27 925 Bestrijding internationaal terrorisme

Nr. 518 BRIEF VAN DE MINISTER VAN BUITENLANDSE ZAKEN

Aan de Voorzitter van de Tweede Kamer der Staten-Generaal

Den Haag, 1 oktober 2014

Graag voldoet het Kabinet aan de toezegging gedaan aan de commissie voor Buitenlandse Zaken tijdens de technische briefing naar aanleiding van de artikel 100 brief over deelneming aan de internationale strijd tegen ISIS d.d. 29 september (Kamerstuk 27 925, nr. 506). Dit betreft het ter beschikking stellen van de spreektekst van de Directeur-Generaal Politieke Zaken over volkenrechtelijke aspecten van de luchtaanvallen op ISIS doelen in Irak en Syrië (zie bijlage).

Tevens reageert het Kabinet op het verzoek van uw Commissie om een brief over de uitspraken van de Syrische Minister van Buitenlandse Zaken, waarbij de specifieke vraag is of deze uitspraken volkenrechtelijk gezien voldoen aan het vereiste van het verlenen van expliciete toestemming voor het bestoken van ISIS doelen op Syrisch grondgebied.

De Minister van Buitenlandse Zaken van Syrië heeft op 29 september jl. een toespraak gehouden tijdens het algemene debat van de Algemene Vergadering van de Verenigde Naties. In deze toespraak gaf de Minister aan dat Syrië aan de zijde staat van elke internationale inspanning gericht op het bevechten en bestrijden van terrorisme. Daarbij werd benadrukt dat een dergelijke inspanning de levens van onschuldige burgers als ook de nationale soevereiniteit volledig diende te respecteren, en in overeenstemming diende te zijn met internationale verdragen. De Minister riep op tot het bundelen van alle inspanningen gericht tegen dit terrorisme.

Uit deze toespraak, en in het bijzonder uit bovengenoemde uitlatingen, kan niet worden afgeleid dat de Syrische autoriteiten hiermee expliciet toestemming geven voor de door de VS geleide luchtaanvallen op ISIS doelen op Syrisch grondgebied. Daarvoor zijn de uitlatingen volkenrechtelijk gezien te algemeen van strekking.

De Minister van Buitenlandse Zaken, F.C.G.M. Timmermans

BIJLAGE

Toestemming staat

  • Rechtsgrondslag voor geweldgebruik in een derde staat kan worden gevormd door de toestemming van de betreffende staat om op grondgebied staat geweld aan te wenden (i.o.m. internationaal recht).
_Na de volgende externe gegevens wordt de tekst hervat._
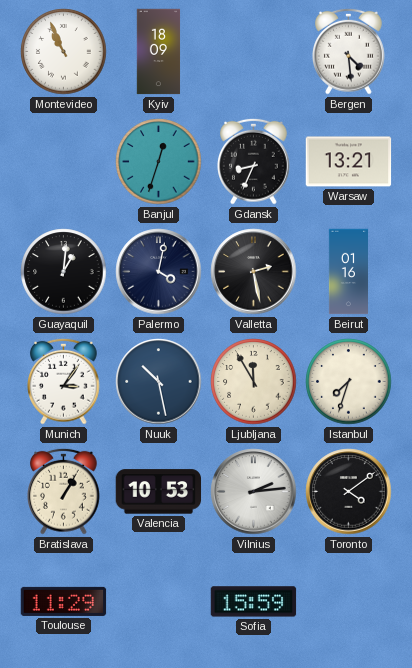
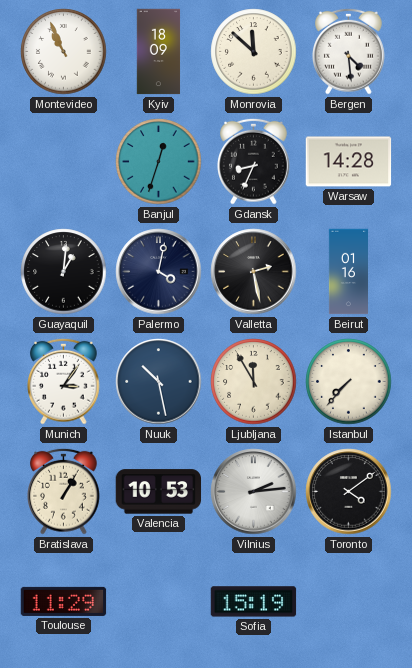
Monrovia: none -> 11:52
Warsaw: 13:21 -> 14:28
Istanbul: 7:33 -> 7:37
Sofia: 15:59 -> 15:19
Geweld dat in dit kader wordt aangewend valt daarom niet onder geweldverbod zoals vastgelegd in art. 2 lid 4 Handvest.

Geweldverbod

  • Op grond van geldend internationaal recht is gebruik van geweld in internationale betrekkingen niet toegestaan, tenzij uitzondering van toepassing is (art. 2, lid 4 Handvest Verenigde Naties).

Uitzonderingen

  • Twee uitzonderingen: (a) zelfverdediging en (b) resolutie van de Veiligheidsraad van de Verenigde Naties (VNVR) op grond van hoofdstuk VII van het Handvest.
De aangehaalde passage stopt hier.